Your task: Below are entries to examine: work out how many lines contain the word "leak", and give only that number.

[Start of section]

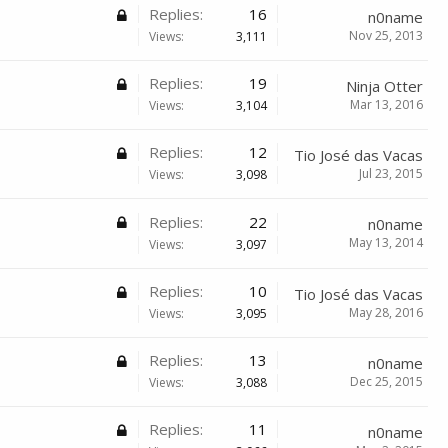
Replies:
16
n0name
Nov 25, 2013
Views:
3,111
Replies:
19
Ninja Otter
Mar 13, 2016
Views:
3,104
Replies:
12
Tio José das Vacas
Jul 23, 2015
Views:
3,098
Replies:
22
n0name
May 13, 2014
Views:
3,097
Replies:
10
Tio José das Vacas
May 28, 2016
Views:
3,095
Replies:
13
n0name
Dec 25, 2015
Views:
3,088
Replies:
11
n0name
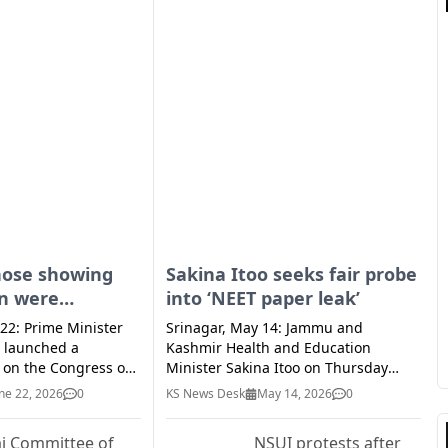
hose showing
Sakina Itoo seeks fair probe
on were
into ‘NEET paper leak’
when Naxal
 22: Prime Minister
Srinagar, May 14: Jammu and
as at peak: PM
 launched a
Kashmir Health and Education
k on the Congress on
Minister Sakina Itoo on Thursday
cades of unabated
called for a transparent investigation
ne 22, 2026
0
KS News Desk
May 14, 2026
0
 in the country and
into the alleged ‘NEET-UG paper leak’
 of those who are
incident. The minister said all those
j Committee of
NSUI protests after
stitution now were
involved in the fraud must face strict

[End of section]

Reply to the exercise: 2